■ Work task
From the listing below, pick out each line with the word "profesional".

■ Task input
____________

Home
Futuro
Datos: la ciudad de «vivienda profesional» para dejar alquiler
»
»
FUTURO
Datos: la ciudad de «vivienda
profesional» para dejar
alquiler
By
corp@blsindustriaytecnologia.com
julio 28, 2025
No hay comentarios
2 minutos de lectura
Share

____________

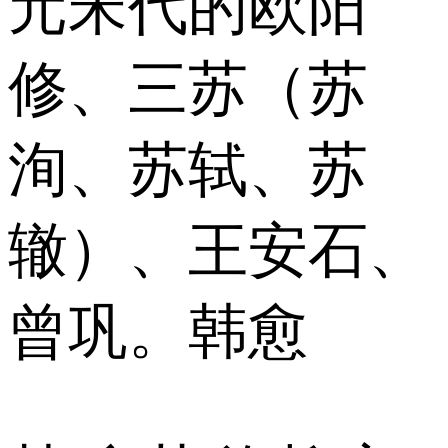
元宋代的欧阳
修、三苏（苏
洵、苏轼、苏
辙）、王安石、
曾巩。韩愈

____________

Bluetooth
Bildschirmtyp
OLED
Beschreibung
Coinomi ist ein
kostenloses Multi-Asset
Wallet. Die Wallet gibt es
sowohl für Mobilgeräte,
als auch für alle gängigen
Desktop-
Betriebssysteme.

____________

■ Exercise result
Datos: la ciudad de «vivienda profesional» para dejar alquiler
profesional» para dejar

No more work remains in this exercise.